[DATA FOR REVIEW — start]

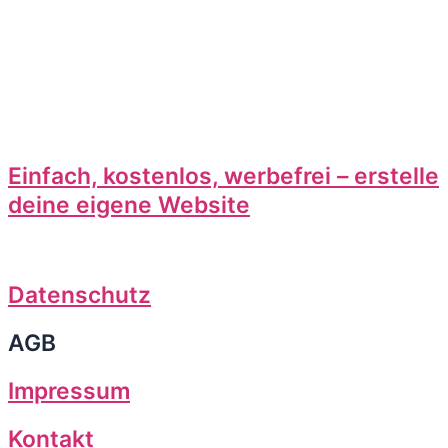
Einfach, kostenlos, werbefrei – erstelle
deine eigene Website
Datenschutz
AGB
Impressum
Kontakt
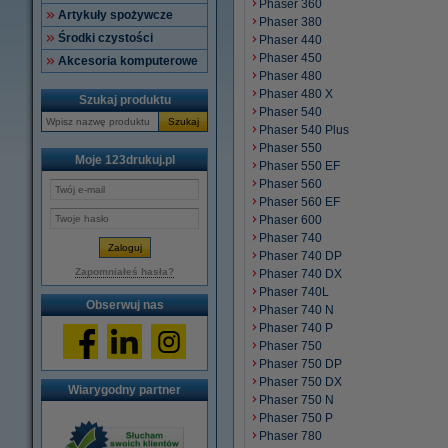
Phaser 360
Artykuły spożywcze
Phaser 380
Środki czystości
Phaser 440
Phaser 450
Akcesoria komputerowe
Phaser 480
Phaser 480 X
Szukaj produktu
Phaser 540
Szukaj
Phaser 540 Plus
Phaser 550
Moje 123drukuj.pl
Phaser 550 EF
Phaser 560
Phaser 560 EF
Phaser 600
Phaser 740
Phaser 740 DP
Zapomniałeś hasła?
Phaser 740 DX
Phaser 740L
Obserwuj nas
Phaser 740 N
Phaser 740 P
Phaser 750
Phaser 750 DP
Phaser 750 DX
Wiarygodny partner
Phaser 750 N
Phaser 750 P
Phaser 780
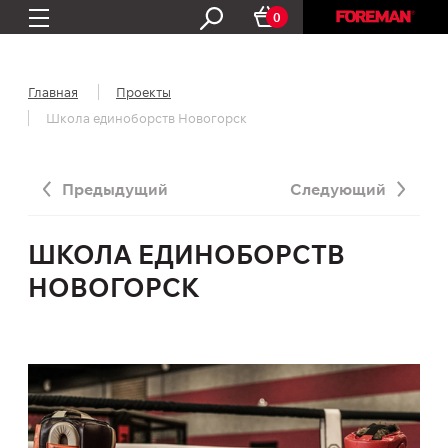
0
Главная
Проекты
Школа единоборств Новогорск
Предыдущий
Следующий
ШКОЛА ЕДИНОБОРСТВ
НОВОГОРСК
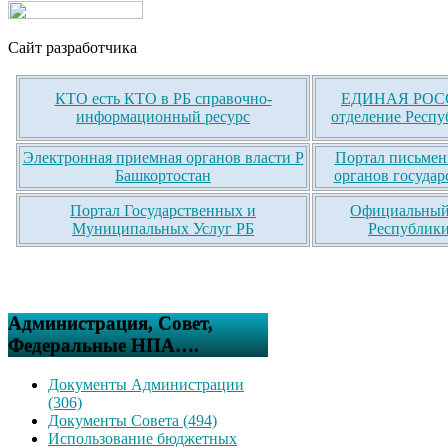
Сайт разработчика
КТО есть КТО в РБ справочно-
ЕДИНАЯ РОСС
информационный ресурс
отделение Респу
Электронная приемная органов власти Р
Портал письмен
Башкортостан
органов государ
Портал Государственных и
Официальный 
Муниципальных Услуг РБ
Республики
Администрация, Совет,
Федеральные НПА….
Документы Администрации
(306)
Документы Совета (494)
Использование бюджетных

[DATA FOR REVIEW — finish]

- ASSIGNMENT: Across the data, pull every line containing the string "Документы".

- RESPONSE TO THE TASK:
Документы Администрации
Документы Совета (494)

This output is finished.